Once we've grabbed an XML resource, we need to work out which schema to use to validate it. Generally this can be done by looking at a @version attribute on the root element. However, ODF does not make this mandatory and so implementations are free to omit it. ODF specifies no fall-back rules, so we need to invent our own. What I've done here is to use the version specified, but fall back to the most recent published standard (1.1) when it is not specified.

    <!-- emits the schema RELAX NG that corresponds to the ODF version -->
    <choose name="get-relax-ng-schema">
      <when test="$force-26300-validation='true' or /*/@o:version='1.0'">
        <cx:message message="Validating with v1.0 schema ..."/>
        <load href="OpenDocument-schema-v1.0.rng"/>
      </when>
      <when test="/*/@o:version='1.2'">
        <cx:message message="Validating with draft v1.2 schema ..."/>
        <load href="OpenDocument-schema-v1.2-cd01-rev05.rng"/>
      </when>
      <otherwise>
        <cx:message message="Validating with v1.1 schema ..."/>        
        <load href="OpenDocument-schema-v1.1.rng"/>        
      </otherwise>
    </choose>
    <identity name="the-schema"/>

So now we have the document to validate, and the schema to use. We simply need to apply one to the other:

    <!-- and: validates the candidate against the schema -->
    <validate-with-relax-ng>
      <input port="schema">
        <pipe step="the-schema" port="result"/>
      </input>
      <input port="source">
        <pipe step="get-validation-candidate" port="result"/>
      </input>
    </validate-with-relax-ng>

  </viewport>
</pipeline>

Et voilà, a complete pipeline for validating ODF instances. Running it against packages which contain invalid XML will cause the pipeline processor to halt and report a dynamic error, for that is the default behaviour of the validate-with-relax-ng step.
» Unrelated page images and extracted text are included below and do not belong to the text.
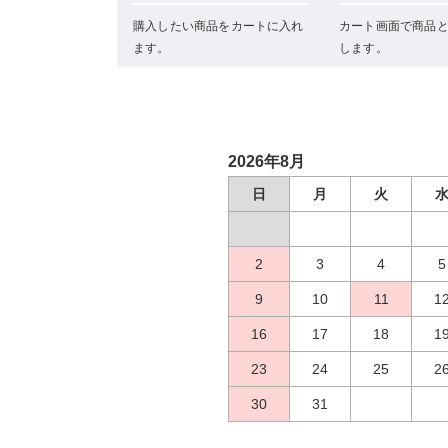
購入したい商品をカートに入れ
カート画面で商品
ます。
します。
2026年8月
日
月
火
2
3
4
5
9
10
11
1
16
17
18
1
23
24
25
2
30
31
Since ODF is clear that invalid XML signals non-conformance to the spec, we know that any package which fails this pipeline is, beyond argument, non-conformant.

Running It

Rob Weir helpfully provided a ZIP of the spreadsheets used for his Maya's Wedding Planner piece. Consult his blog entry for details of how these documents were produced. Putting these 7 test files through our pipeline we get this result:

Producer                   FAIL    PASS
---------------------------------------
Google                      X
KSpread                              X
Symphony                    X
OpenOffice                  ? *
Sun Plugin                  ? *
CleverAge                            X
MS Office 2007 SP2                   X
---------------------------------------
* See update below

So, Why the Failures?

  • Google failed because for some bizarre reason the manifest.xml document in its package specified a document type declaration referring to a non-existent "Manifest.dtd"; the processor cannot find this DTD and aborts with an IO Exception.
  • Symphony failed because its styles.xml document contained a date-value of "0-00-00". This fails to match the datatyping rules the ODF 1.1 schema uses to police date values.
  • OpenOffice failed because its manifest was not valid to the 1.1 schema. Now, this is an odd result as the manifest claims to be valid to version "1.2" of the ODF schema, yet consulting the latest drafts of ODF 1.2 it appears the manifest schema is not defined there, but has been planned for being specified in a new "Part 3" of ODF. I cannot find Part 3 of ODF in draft – maybe the OOo code has been written, but the standards text not fitted to it yet. If somebody can point me to a public draft of this schema, I'd like to re-run this test. [Update: I have now been pointed at the draft of Part 3 of ODF 1.2, and it does indeed contain a new schema. This draft is unfinished and contains non conformance clause, so it is not really possible to know for sure whether a package conforms to it. However, the OOo package here is invalid to the schema. I am going to assume that Part 3 will mirror the draft of Part 1 of ODF 1.2, and so will require schema validity. On that (reasonable) basis this OOo package is non-conformant; but of course the draft might change tomorrow. We do not know quite what version of the spec is being targetted here ...]
  • The Sun Plugin also failed because its manifest uses a @manifest:version attribute which the 1.1 schema does not declare. Again, maybe this is valid to some draft schema I have not seen, but it certainly does not conform to any published version of ODF. As above, if I can get a new schema I can re-run the test. [Update: see bullet above, it's the same here]

Conclusions

There had been a lot of spin in the blogosphere about who is, and who is not, supporting ODF at the moment. This validation test focusses on a small but important area of that discussion: conformance. One of the reasons it is important is that it is testable. From the test above we have the hard fact that most of the mainstream ODF applications are failing to emit standards-conformant ODF, even for a case as simple as "Maya's Wedding Planner". Surprisingly when assessing conformance it appears KOffice, Microsoft and CleverAge are leading the conformance pack; while Sun, Google and IBM have fallen behind.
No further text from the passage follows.